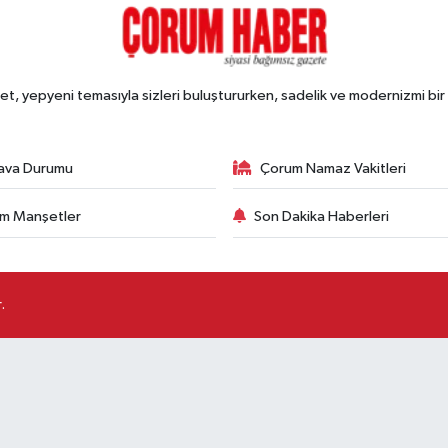
, yepyeni temasıyla sizleri buluştururken, sadelik ve modernizmi bir 
ava Durumu
Çorum Namaz Vakitleri
m Manşetler
Son Dakika Haberleri
.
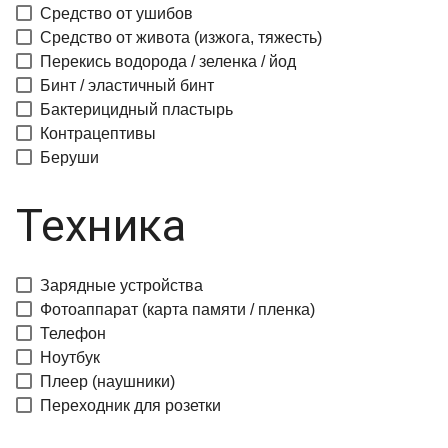
Средство от ушибов
Средство от живота (изжога, тяжесть)
Перекись водорода / зеленка / йод
Бинт / эластичный бинт
Бактерицидный пластырь
Контрацептивы
Беруши
Техника
Зарядные устройства
Фотоаппарат (карта памяти / пленка)
Телефон
Ноутбук
Плеер (наушники)
Переходник для розетки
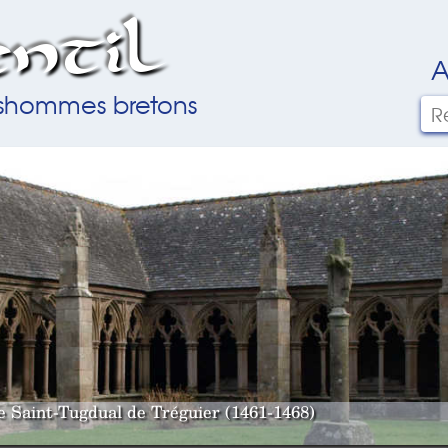
ntil
A
ilshommes bretons
le Saint-Tugdual de Tréguier (1461-1468)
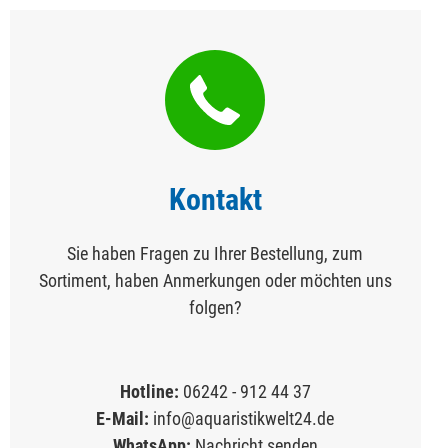
Kontakt
Sie haben Fragen zu Ihrer Bestellung, zum
Sortiment, haben Anmerkungen oder möchten uns
folgen?
Hotline:
06242 - 912 44 37
E-Mail:
info@aquaristikwelt24.de
WhatsApp:
Nachricht senden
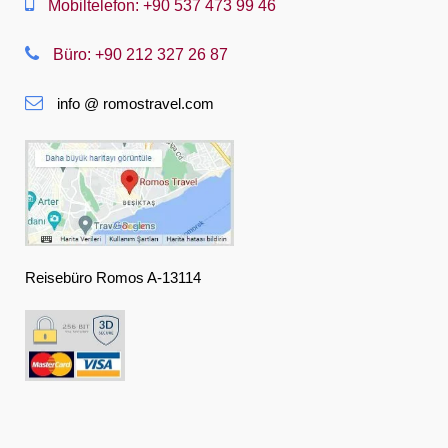
Mobiltelefon: +90 537 473 99 46
Nederlands
Büro: +90 212 327 26 87
Slovenská
info @ romostravel.com
Suomi
Français
Deutsch
Ελληνική
हिंदी
Reisebüro Romos A-13114
Magyar
Indonesia
Italiano
日本語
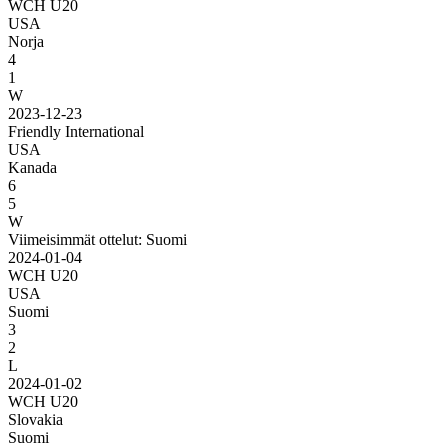
WCH U20
USA
Norja
4
1
W
2023-12-23
Friendly International
USA
Kanada
6
5
W
Viimeisimmät ottelut: Suomi
2024-01-04
WCH U20
USA
Suomi
3
2
L
2024-01-02
WCH U20
Slovakia
Suomi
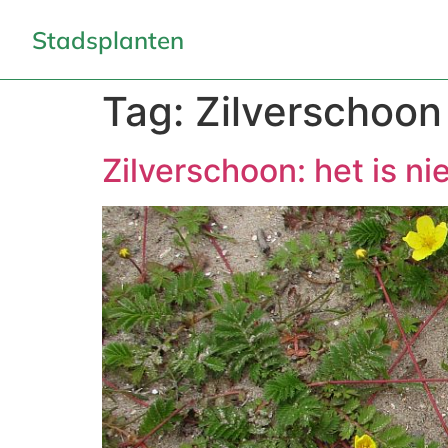
Stadsplanten
Tag:
Zilverschoon
Zilverschoon: het is ni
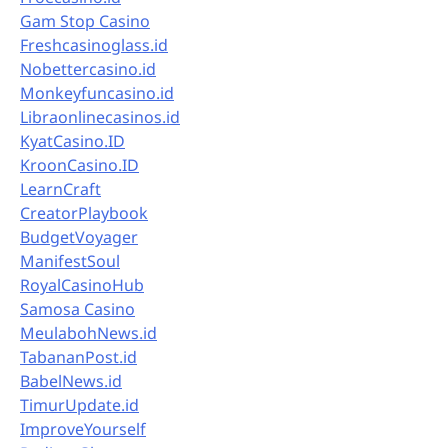
Gam Stop Casino
Freshcasinoglass.id
Nobettercasino.id
Monkeyfuncasino.id
Libraonlinecasinos.id
KyatCasino.ID
KroonCasino.ID
LearnCraft
CreatorPlaybook
BudgetVoyager
ManifestSoul
RoyalCasinoHub
Samosa Casino
MeulabohNews.id
TabananPost.id
BabelNews.id
TimurUpdate.id
ImproveYourself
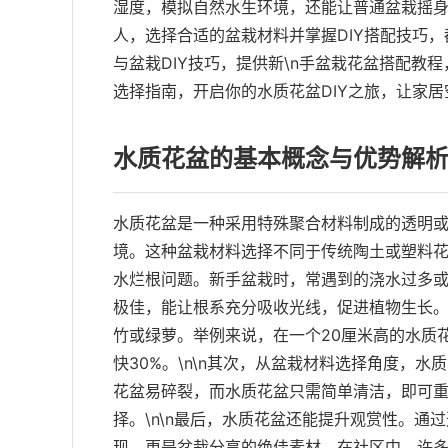
湿度，模拟自然水生环境，还能让普通盆栽摇
人，选择合适的盆栽材料并掌握DIY搭配技巧
与盆栽DIY技巧，提供新\n手盆栽花盆搭配
选择指南，开启你的水质花盆DIY之旅，让家
水质花盆的基本概念与优势解
水质花盆是一种采用特殊聚合材料制成的透明
境。这种盆栽材料选择不同于传统陶土或塑料
水烂根问题。新手盆栽时，常遇到的浇水过多或
极佳，能让根系充分吸收光线，促进植物生长。
竹或绿萝。举例来说，在一个20厘米高的水质
快30%。\n\n其次，从盆栽材料选择角度，
花盆易碎裂，而水质花盆只需简单清洁，即可
择。\n\n最后，水质花盆还能提升观赏性。
现，更是盆栽分享的绝佳素材。在社区中，许多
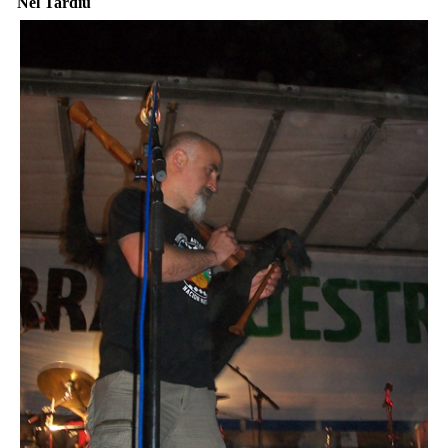
Nel Tardiu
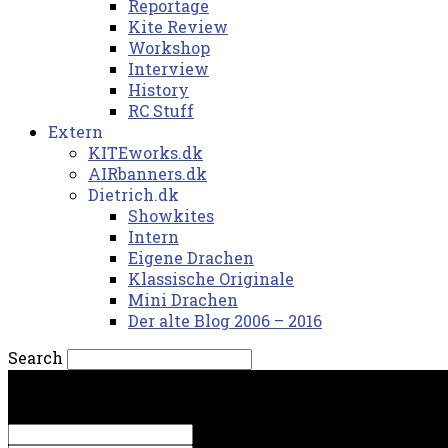
Reportage
Kite Review
Workshop
Interview
History
RC Stuff
Extern
KITEworks.dk
AIRbanners.dk
Dietrich.dk
Showkites
Intern
Eigene Drachen
Klassische Originale
Mini Drachen
Der alte Blog 2006 – 2016
Search
torsdag, 6. august 2026.
Sign in
Welcome! Log into your account
your username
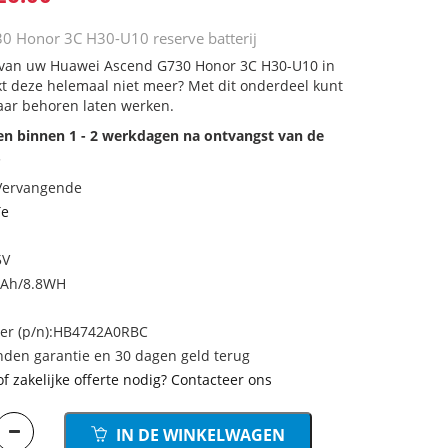
0 Honor 3C H30-U10 reserve batterij
j van uw Huawei Ascend G730 Honor 3C H30-U10 in
rkt deze helemaal niet meer? Met dit onderdeel kunt
aar behoren laten werken.
den binnen 1 - 2 werkdagen na ontvangst van de
.
 Vervangende
Te
5V
mAh/8.8WH
r (p/n):HB4742A0RBC
den garantie en 30 dagen geld terug
of zakelijke offerte nodig? Contacteer ons
IN DE WINKELWAGEN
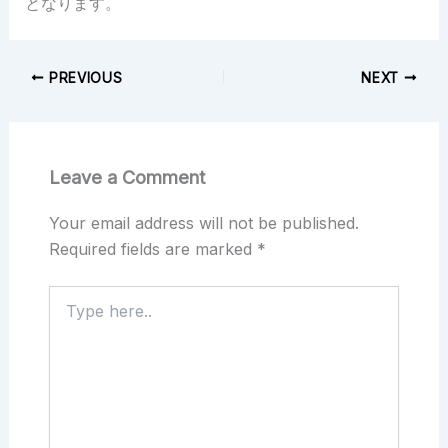
となります。
PREVIOUS
NEXT
Leave a Comment
Your email address will not be published.
Required fields are marked
*
Type
here..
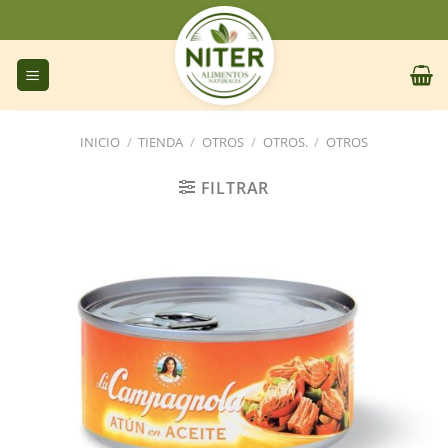
Saltar
al
contenido
INICIO
/
TIENDA
/
OTROS
/
OTROS.
/
OTROS
FILTRAR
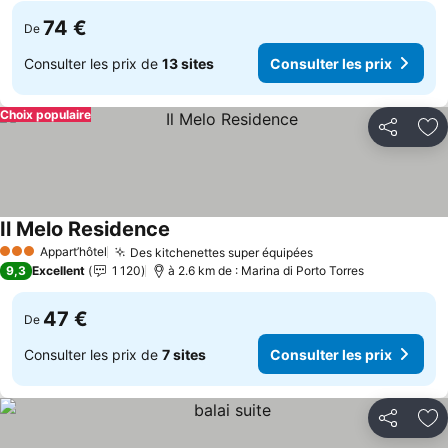
74 €
De
Consulter les prix de
13 sites
Consulter les prix
Choix populaire
Partager
Aj
Il Melo Residence
Appart’hôtel
Des kitchenettes super équipées
3 Étoiles
9,3
Excellent
1 120
à 2.6 km de : Marina di Porto Torres
47 €
De
Consulter les prix de
7 sites
Consulter les prix
Partager
Aj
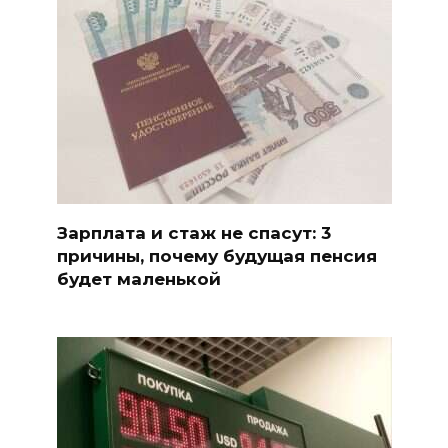
Зарплата и стаж не спасут: 3
причины, почему будущая пенсия
будет маленькой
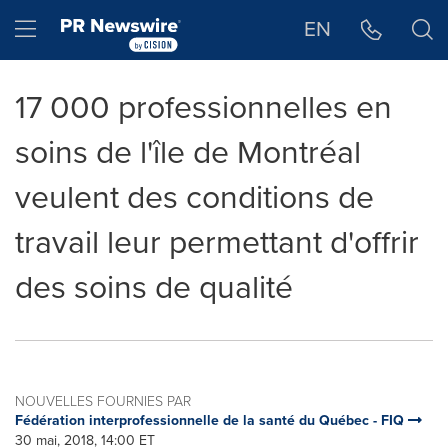
Déclaration d'accessibilité
Sauter la navigation
Hamburger menu
EN
17 000 professionnelles en
soins de l'île de Montréal
veulent des conditions de
travail leur permettant d'offrir
des soins de qualité
NOUVELLES FOURNIES PAR
Fédération interprofessionnelle de la santé du Québec - FIQ
30 mai, 2018, 14:00 ET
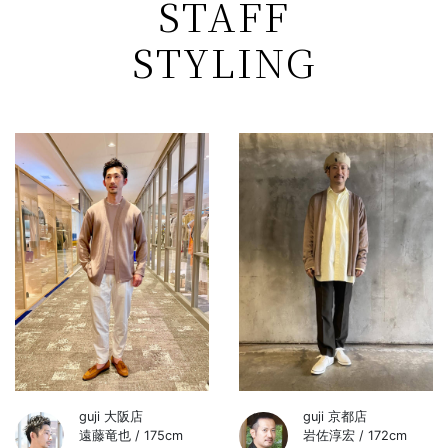
STAFF
STYLING
guji 大阪店
guji 京都店
遠藤竜也 / 175cm
岩佐淳宏 / 172cm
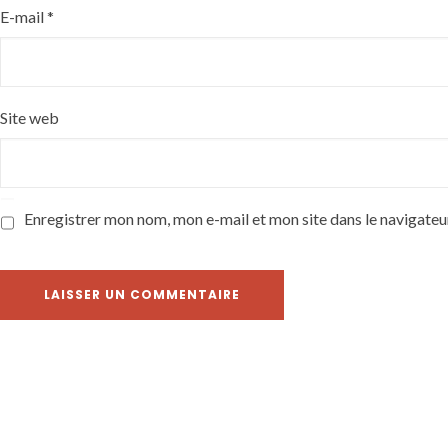
E-mail
*
Site web
Enregistrer mon nom, mon e-mail et mon site dans le navigate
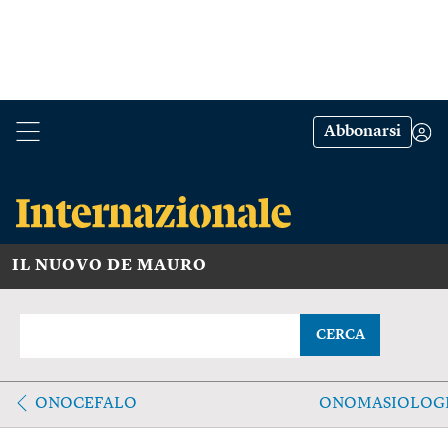
Abbonarsi
IL NUOVO DE MAURO
CERCA
ONOCEFALO
ONOMASIOLOG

□ □ □ □ □

Could you find every line in the records above that contains the word "haben" and copy it?

Sie haben Fragen zu Ihrer Bestellung, zum
Sortiment, haben Anmerkungen oder möchten uns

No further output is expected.